家庭、福祉施設、職場での障害者への虐待の禁止、防止と早期発見、養護者らへの支援を定めた法律。正式名称は「障害者虐待の防止、障害者の養護者に対する支援等に関する法律」(平成24年法律第67号)。虐待の事実を訴えられない障害者に対する虐待は社会全体で共有、解決すべき問題であるとの見地から、虐待と疑われる行為を発見したすべての国民に地方自治体への通報を義務づけた。また、通報を受けた市町村には家庭内への立ち入り調査権や、被害者を家族や福祉施設から切り離す一時的保護を認めた。2011年(平成23)6月成立、翌2012年10月施行。社会的弱者への虐待防止に関する法律としては、児童虐待防止法(2000年11月施行)、高齢者虐待防止法(2006年4月施行)に続く法整備である。茨城、滋賀、福岡県など全国各地で障害者虐待事件が相次いで社会問題化したため、2004年ごろから法制定の気運が高まった。
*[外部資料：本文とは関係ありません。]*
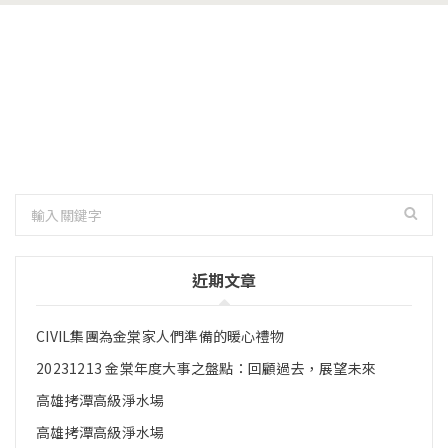
FREE
Shipping
FREE
Return
on all oders over
FREE
$50.00
Only for all
Support
oders over
$100.00
24 / 7 from
Monday to
Friday
近期文章
CIVIL集團為金棠家人們準備的暖心禮物
20231213 金棠年度大事之盤點：回顧過去，展望未來
高雄拷潭高級淨水場
高雄拷潭高級淨水場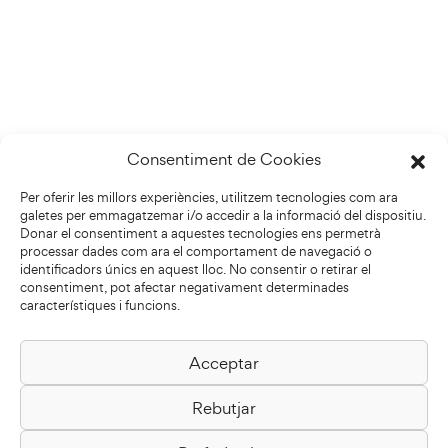
Consentiment de Cookies
Per oferir les millors experiències, utilitzem tecnologies com ara
galetes per emmagatzemar i/o accedir a la informació del dispositiu.
Donar el consentiment a aquestes tecnologies ens permetrà
processar dades com ara el comportament de navegació o
identificadors únics en aquest lloc. No consentir o retirar el
consentiment, pot afectar negativament determinades
característiques i funcions.
Acceptar
Biblioteca Pilarin Bayés
Rebutjar
Passeig de la Generalitat, 1
08500 Vic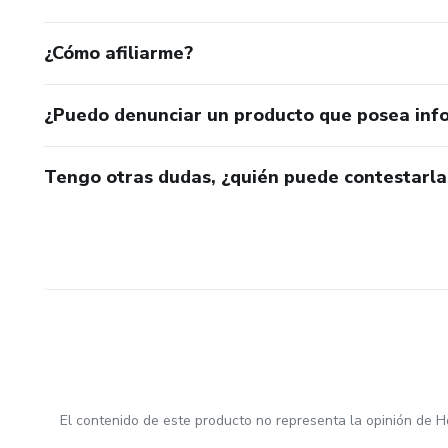
¿Cómo afiliarme?
¿Puedo denunciar un producto que posea inf
Tengo otras dudas, ¿quién puede contestarla
El contenido de este producto no representa la opinión de H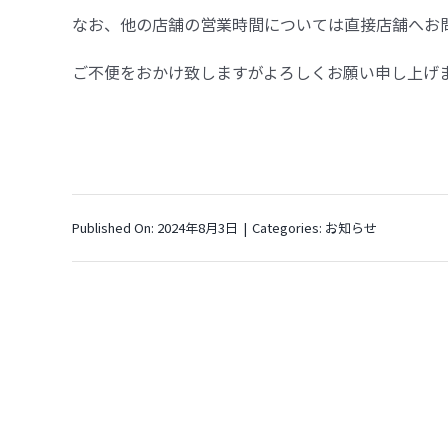
なお、他の店舗の営業時間については直接店舗へお
ご不便をおかけ致しますがよろしくお願い申し上げ
Published On: 2024年8月3日
|
Categories:
お知らせ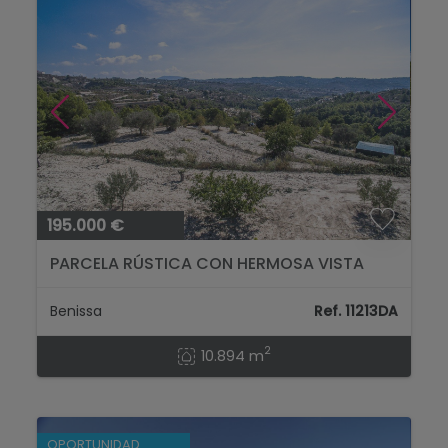
195.000 €
PARCELA RÚSTICA CON HERMOSA VISTA
ABIERTA EN BENISSA...
Benissa
Ref. 11213DA
2
10.894 m
OPORTUNIDAD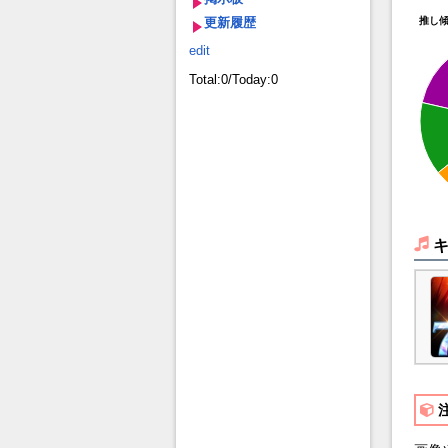
更新履歴
推し
edit
Total:0/Today:0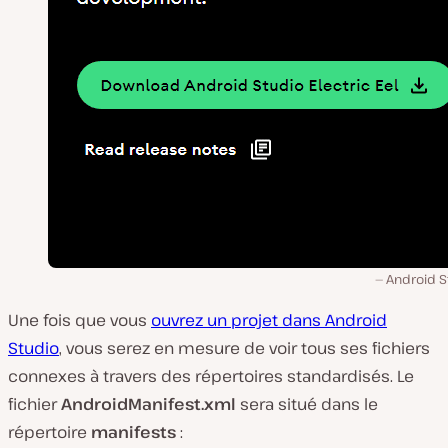
Android S
Une fois que vous
ouvrez un projet dans Android
Studio
, vous serez en mesure de voir tous ses fichiers
connexes à travers des répertoires standardisés. Le
fichier
AndroidManifest.xml
sera situé dans le
répertoire
manifests
: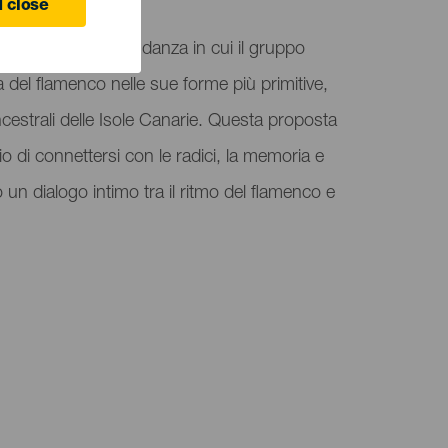
 close
acolo di musica e danza in cui il gruppo
 del flamenco nelle sue forme più primitive,
cestrali delle Isole Canarie. Questa proposta
io di connettersi con le radici, la memoria e
o un dialogo intimo tra il ritmo del flamenco e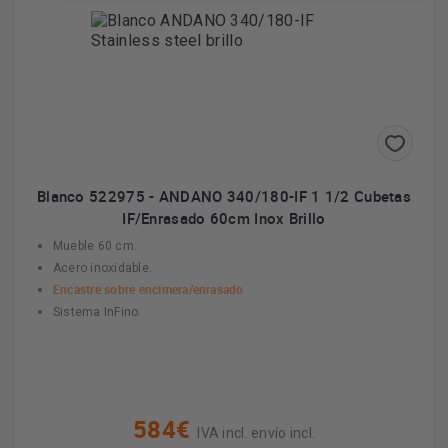
Blanco 522975 - ANDANO 340/180-IF 1 1/2 Cubetas
IF/Enrasado 60cm Inox Brillo
Mueble 60 cm.
Acero inoxidable.
Encastre sobre encimera/enrasado
Sistema InFino.
584€
IVA incl. envío incl.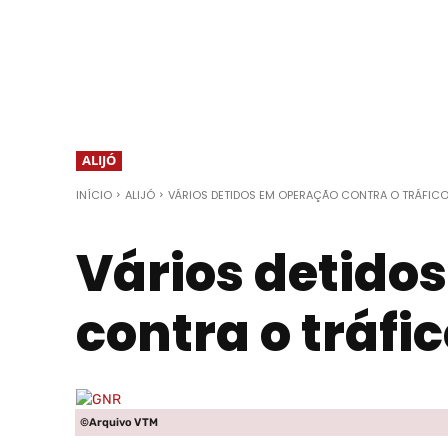
ALIJÓ
INÍCIO
ALIJÓ
VÁRIOS DETIDOS EM OPERAÇÃO CONTRA O TRÁFIC
Vários detido
contra o tráfi
©Arquivo VTM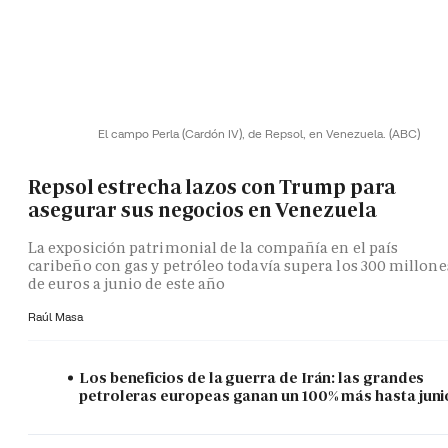
El campo Perla (Cardón IV), de Repsol, en Venezuela.
(ABC)
Repsol estrecha lazos con Trump para
asegurar sus negocios en Venezuela
La exposición patrimonial de la compañía en el país
caribeño con gas y petróleo todavía supera los 300 millone
de euros a junio de este año
Raúl Masa
Los beneficios de la guerra de Irán: las grandes
petroleras europeas ganan un 100% más hasta juni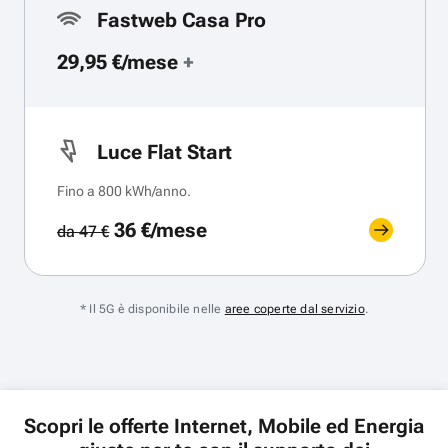
Fastweb Casa Pro
29,95 €/mese
+
Luce Flat Start
Fino a 800 kWh/anno.
36 €/mese
da 47 €
* Il 5G è disponibile nelle
aree coperte dal servizio
.
Scopri le offerte Internet, Mobile ed Energia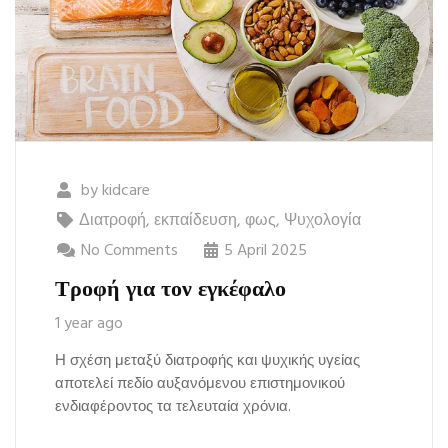
by
kidcare
Διατροφή
,
εκπαίδευση
,
φως
,
Ψυχολογία
No Comments
5 April 2025
Τροφή για τον εγκέφαλο
1 year ago
Η σχέση μεταξύ διατροφής και ψυχικής υγείας
αποτελεί πεδίο αυξανόμενου επιστημονικού
ενδιαφέροντος τα τελευταία χρόνια.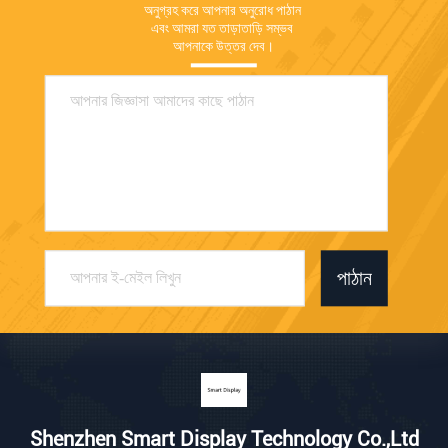
অনুগ্রহ করে আপনার অনুরোধ পাঠান 
এবং আমরা যত তাড়াতাড়ি সম্ভব 
আপনাকে উত্তর দেব।
পাঠান
Shenzhen Smart Display Technology Co.,Ltd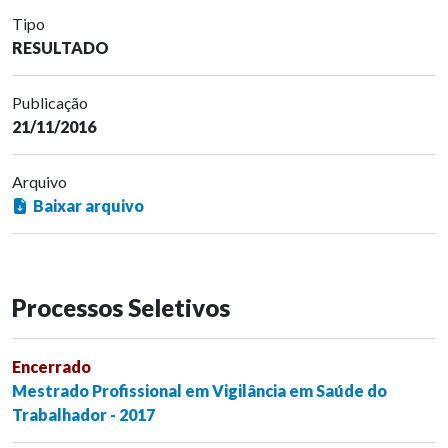
Tipo
RESULTADO
Publicação
21/11/2016
Arquivo
Baixar arquivo
Processos Seletivos
Encerrado
Mestrado Profissional em Vigilância em Saúde do
Trabalhador - 2017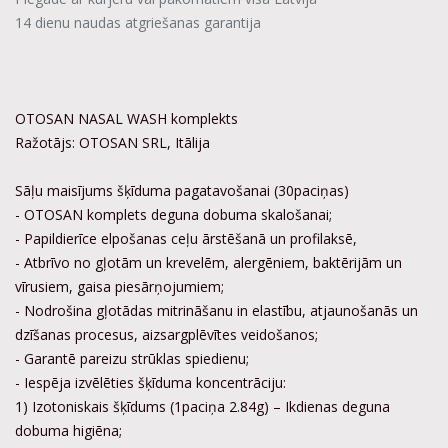
14 dienu naudas atgriešanas garantija
OTOSAN NASAL WASH komplekts
Ražotājs: OTOSAN SRL, Itālija
Sāļu maisījums šķīduma pagatavošanai (30paciņas)
- OTOSAN komplets deguna dobuma skalošanai;
- Papildierīce elpošanas ceļu ārstēšanā un profilaksē,
- Atbrīvo no gļotām un krevelēm, alergēniem, baktērijām un
vīrusiem, gaisa piesārņojumiem;
- Nodrošina gļotādas mitrināšanu in elastību, atjaunošanās un
dzīšanas procesus, aizsargplēvītes veidošanos;
- Garantē pareizu strūklas spiedienu;
- Iespēja izvēlēties šķīduma koncentrāciju:
1) Izotoniskais šķīdums (1paciņa 2.84g) – Ikdienas deguna
dobuma higiēna;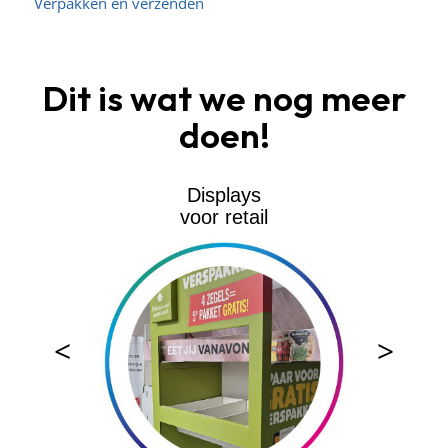
Verpakken en verzenden
Dit is wat we nog meer
doen!
Displays
voor retail
<
>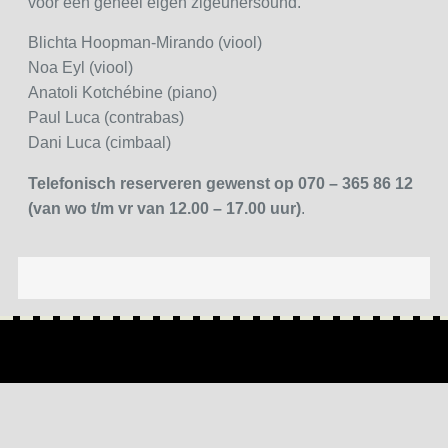
voor een geheel eigen zigeunersound.
Blichta Hoopman-Mirando (viool)
Noa Eyl (viool)
Anatoli Kotchébine (piano)
Paul Luca (contrabas)
Dani Luca (cimbaal)
Telefonisch reserveren gewenst op 070 – 365 86 12
(van wo t/m vr van 12.00 – 17.00 uur)
.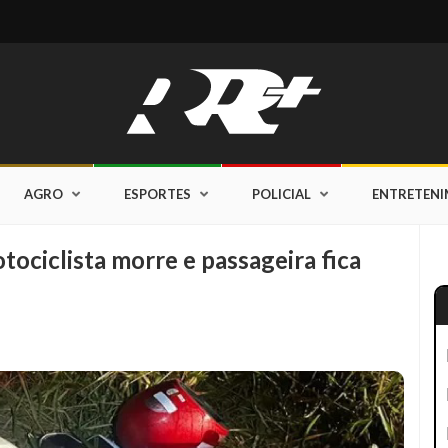
AGRO
ESPORTES
POLICIAL
ENTRETEN
iclista morre e passageira fica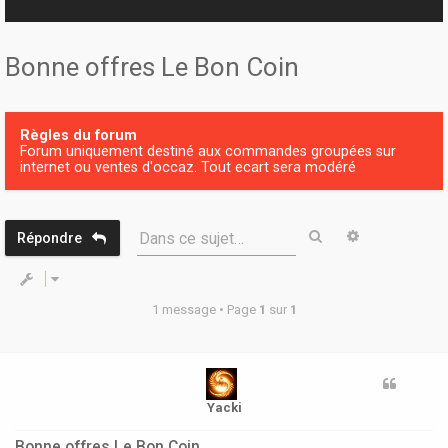
r
Bonne offres Le Bon Coin
Règles du forum
Forum uniquement destiné aux commandes groupées sur
internet ou ventes d'occaz. Tout ecart sera modéré
Rechercher
Recherche 
Dans ce sujet…
Répondre
1 message • Page
1
sur
1
Yacki
Bonne offres Le Bon Coin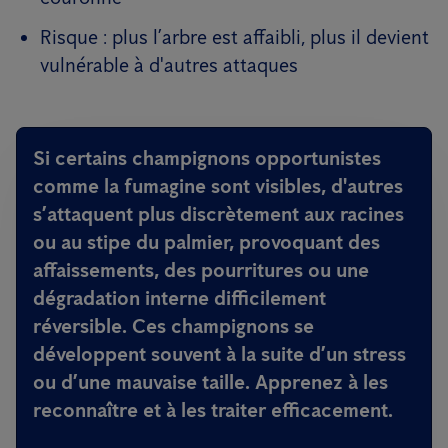
Risque : plus l’arbre est affaibli, plus il devient
vulnérable à d'autres attaques
Si certains champignons opportunistes
comme la fumagine sont visibles, d'autres
s’attaquent plus discrètement aux racines
ou au stipe du palmier, provoquant des
affaissements, des pourritures ou une
dégradation interne difficilement
réversible. Ces champignons se
développent souvent à la suite d’un stress
ou d’une mauvaise taille. Apprenez à les
reconnaître et à les traiter efficacement.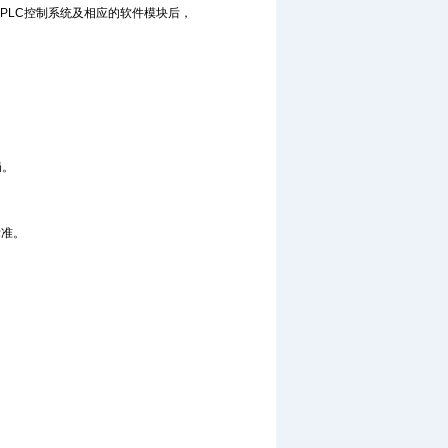
salPLC控制系统及相应的软件模块后，
局。
标准。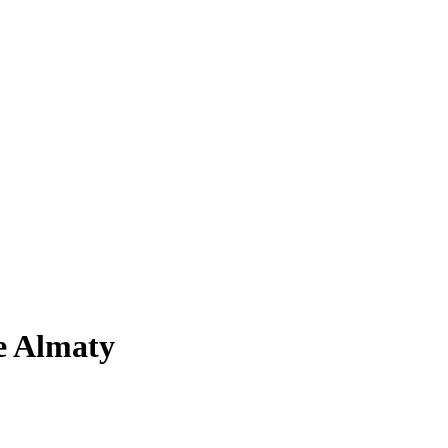
e Almaty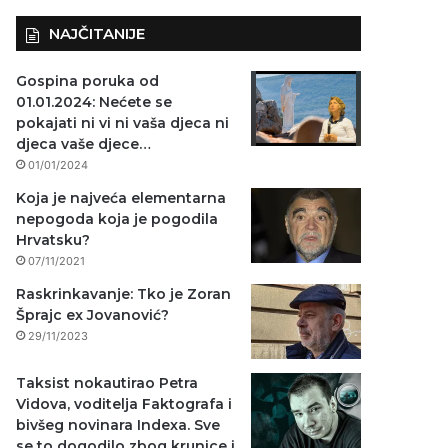
NAJČITANIJE
Gospina poruka od
01.01.2024: Nećete se
pokajati ni vi ni vaša djeca ni
djeca vaše djece…
01/01/2024
Koja je najveća elementarna
nepogoda koja je pogodila
Hrvatsku?
07/11/2021
Raskrinkavanje: Tko je Zoran
Šprajc ex Jovanović?
29/11/2023
Taksist nokautirao Petra
Vidova, voditelja Faktografa i
bivšeg novinara Indexa. Sve
se to dogodilo zbog krunice i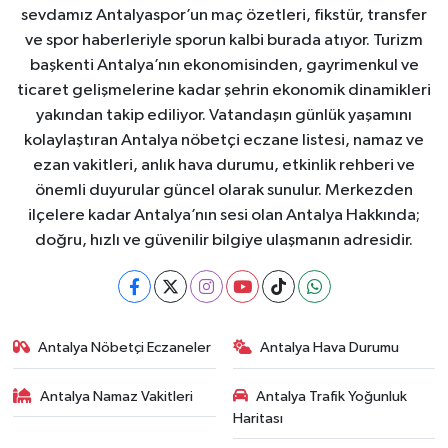
sevdamız Antalyaspor’un maç özetleri, fikstür, transfer
ve spor haberleriyle sporun kalbi burada atıyor. Turizm
başkenti Antalya’nın ekonomisinden, gayrimenkul ve
ticaret gelişmelerine kadar şehrin ekonomik dinamikleri
yakından takip ediliyor. Vatandaşın günlük yaşamını
kolaylaştıran Antalya nöbetçi eczane listesi, namaz ve
ezan vakitleri, anlık hava durumu, etkinlik rehberi ve
önemli duyurular güncel olarak sunulur. Merkezden
ilçelere kadar Antalya’nın sesi olan Antalya Hakkında;
doğru, hızlı ve güvenilir bilgiye ulaşmanın adresidir.
Antalya Nöbetçi Eczaneler
Antalya Hava Durumu
Antalya Namaz Vakitleri
Antalya Trafik Yoğunluk
Haritası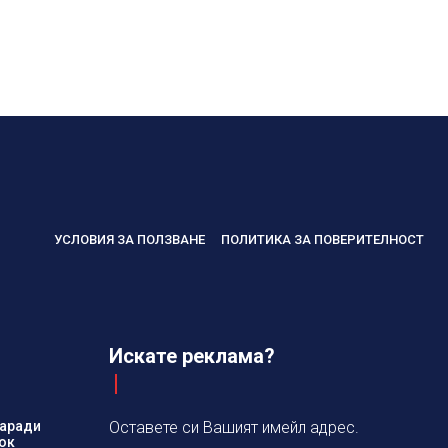
УСЛОВИЯ ЗА ПОЛЗВАНЕ
ПОЛИТИКА ЗА ПОВЕРИТЕЛНОСТ
Искате реклама?
заради
Оставете си Вашият имейл адрес.
ок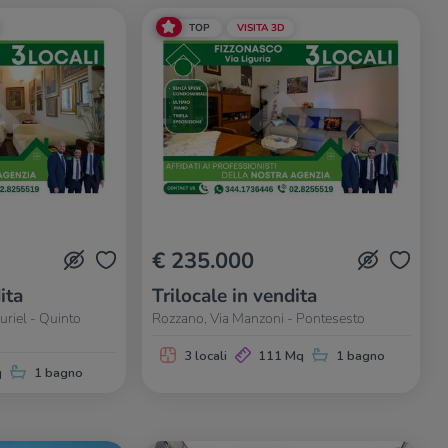
TOP
VISITA 3D
€ 235.000
ita
Trilocale in vendita
uriel - Quinto
Rozzano, Via Manzoni - Pontesesto
3 locali
111 Mq
1 bagno
q
1 bagno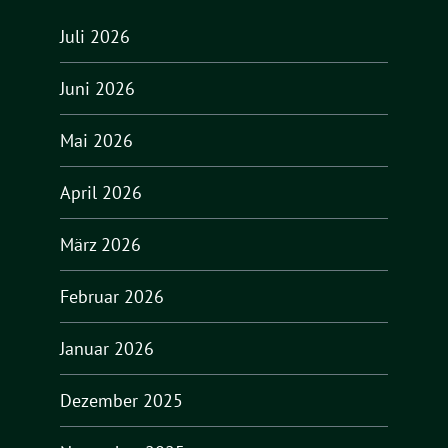
Juli 2026
Juni 2026
Mai 2026
April 2026
März 2026
Februar 2026
Januar 2026
Dezember 2025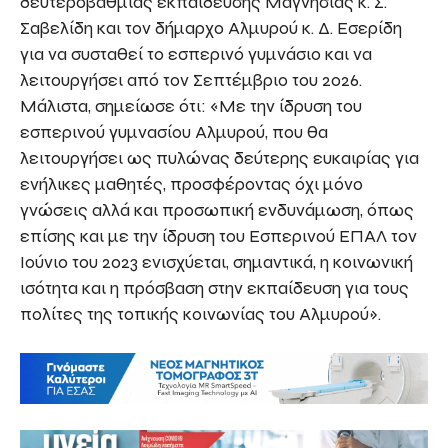
δευτεροβάθμιας εκπαίδευσης Μαγνησίας κ. Σ.
Σαβελίδη και τον δήμαρχο Αλμυρού κ. Δ. Εσερίδη
για να συσταθεί το εσπερινό γυμνάσιο και να
λειτουργήσει από τον Σεπτέμβριο του 2026.
Μάλιστα, σημείωσε ότι: «Με την ίδρυση του
εσπερινού γυμνασίου Αλμυρού, που θα
λειτουργήσει ως πυλώνας δεύτερης ευκαιρίας για
ενήλικες μαθητές, προσφέροντας όχι μόνο
γνώσεις αλλά και προσωπική ενδυνάμωση, όπως
επίσης και με την ίδρυση του Εσπερινού ΕΠΑΛ τον
Ιούνιο του 2023 ενισχύεται, σημαντικά, η κοινωνική
ισότητα και η πρόσβαση στην εκπαίδευση για τους
πολίτες της τοπικής κοινωνίας του Αλμυρού».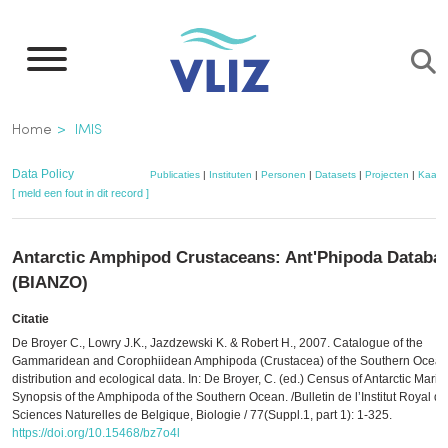
Overslaan
en
naar
de
Kruimelpad
Home
IMIS
inhoud
gaan
Data Policy
Publicaties
|
Instituten
|
Personen
|
Datasets
|
Projecten
|
Kaart
[ meld een fout in dit record ]
Antarctic Amphipod Crustaceans: Ant'Phipoda Databa
(BIANZO)
Citatie
De Broyer C., Lowry J.K., Jazdzewski K. & Robert H., 2007. Catalogue of the
Gammaridean and Corophiidean Amphipoda (Crustacea) of the Southern Ocean
distribution and ecological data. In: De Broyer, C. (ed.) Census of Antarctic Marine
Synopsis of the Amphipoda of the Southern Ocean. /Bulletin de l’Institut Royal d
Sciences Naturelles de Belgique, Biologie / 77(Suppl.1, part 1): 1-325.
https://doi.org/10.15468/bz7o4l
しかし、2005年の郵政民営化関連法案の否決による解散や2009年の政権交代につながる衆議院解散のあおりを受けて二度廃案となり、2011年に超党派議員立法で制定にこぎつけた。
 同法の保護の対象と規定されるのは障害者基本法に定める身体障害、知的障害、精神障害を負う人々で、虐待者としては、家族など身の回りの世話をする養護者だけでなく、福祉施設の職員、職場の上司や同僚などが規定された。虐待として禁止するのは、「身体的虐待」「心理的虐待」「性的虐待」のほか、介護や世話の放棄や必要な医療を受けさせない「ネグレクト」、年金や賃金を搾取する「経済的虐待」の5類型とする。また、虐待発見者に通報義務を課すと同時に、通報者を解雇するなどの不利な扱いをすることも禁止した。国と地方自治体は障害者虐待防止や養護者支援の義務を負い、必要に応じて警察へ援助を要請することや、成年後見人をつけるよう裁判所に申し立てることもできる。福祉施設での虐待は、地方自治体が調査のうえ実態を公表し、改善、勧告、業務停止や解散を命令する。職場での虐待については、地方自治体を通じて労働局が調査、指導し、実態を公表する。これに伴い、地方自治体には通報や届出を受け付ける365日24時間対応の窓口設置が義務づけられ、都道府県には「権利擁護センター」、市町村には「虐待防止センター」が置かれた。しかし同法施行後も障害者虐待は続いており、施行後半年間(2013年3月末まで)の障害者の虐待に関する相談・通報は約4500件に上り、うち約1500件が虐待と認定されたことが厚生労働省の調査で判明している。[編集部]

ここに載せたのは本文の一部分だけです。